Selling pressure intensified in late trade, dragging the benchmarks further down. The Sensex slipped 1.24% to 82,638.98, while the Nifty fell 1.27% to 25,480.60.
Heavyweight stocks remained under pressure. Hindustan Unilever saw sharper selling, slipping 4.51%, Eternal dropped 4.28%. TCS, Titan, and Tata Steel down 2% each.
The market opened on a weak note on the last trading day of the week, and the mood quickly turned tense. Within minutes of the opening bell, both benchmark indices slipped deep into the red.
The Sensex dropped around 1% to trade near 82,841.97, down over 800 points, while the Nifty fell close to 1% to hover around 25,597.70. The selling was not limited to a few stocks. The plunge was broad-based, with almost every sector facing pressure.
So, what exactly is dragging the market lower today? Let’s take a look at four key factors that explain the sudden slide –
IT stocks take a heavy hit
The biggest blow has come from the IT sector.
The Nifty IT index plunged more than 4%, making it the worst-performing sector of the day.
Heavyweights such as HCLTech, Infosys, Tech Mahindra, Wipro and TCS fell up to 6% in early trade.
The recent weakness is not linked to one specific company announcement. Instead, it reflects rising global concerns around artificial intelligence and its potential impact on traditional IT services.

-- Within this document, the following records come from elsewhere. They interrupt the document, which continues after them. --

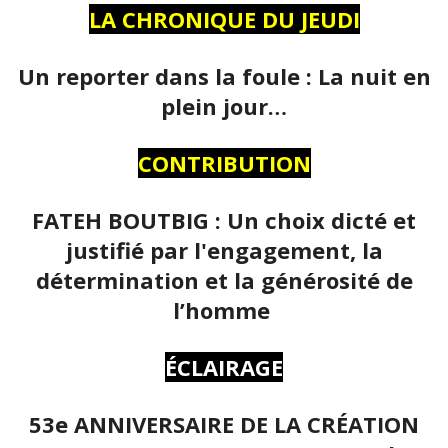
LA CHRONIQUE DU JEUDI
Un reporter dans la foule : La nuit en
plein jour…
CONTRIBUTION
FATEH BOUTBIG : Un choix dicté et
justifié par l'engagement, la
détermination et la générosité de
l’homme
ÉCLAIRAGE
53e ANNIVERSAIRE DE LA CRÉATION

Investors fear that rapid advances in AI tools could reduce demand for outsourcing work which is the backbone of India’s IT business model. Apart from these, ADR, NASDAQ fall also weighed on investor sentiment.
Global cues turn negative
The weakness in Indian markets is also tied to what is happening overseas. US markets saw a sharp sell-off, particularly in technology stocks, with the Nasdaq declining more than 2%. This fall has made investors cautious across global markets, including India.
Indian IT companies earn a large portion of their revenue from the United States. So when US tech stocks fall or when concerns rise about global technology spending, Indian IT shares often react immediately. The recent drop in US-listed receipts of Indian tech companies added to the nervousness before domestic markets even opened.
Sector-wide selling pressure
The weakness is not limited to IT. All sectoral indices in the Nifty were trading in the red. Realty and metal stocks were down around 2%, while auto, pharma and financial stocks also slipped.
What are experts saying
Dr. VK Vijayakumar, Chief Investment Strategist, Geojit Investments, said: “Markets have fallen into a turbulent phase which will cause some panic among investors even while offering opportunities. The sell off in AI stocks in US markets was expected but the timing and extent of the sell-off was not known. The 2.04% decline in Nasdaq is not a crash. But if the downtrend continues it might pull the US market down. For the Indian market, this correction in AI stocks is a positive, because last year’s global rally was primarily an AI trade in which India, an AI laggard, couldn’t participate.”
“So the unwinding of the AI trade, If it persists, is a positive from the Indian perspective. However, what is rattling the Indian market now is the massive sell-off in IT stocks, which is the second largest profit pool of India Inc. The real impact of the ‘Anthropic shock’ on the IT sector is yet to be ascertained. Panic selling in IT stocks at this stage may not be a good idea. Investors may wait and watch for the dust to settle,” he added.
“The market turbulence can be used to accumulate high quality growth stocks, particularly those that have come out with good Q3 results. Auto stocks are likely to remain resilient, given the excellent results and growth prospects. Therefore, any downtrend in this segment due to market turbulence can offer buying opportunities,” he noted.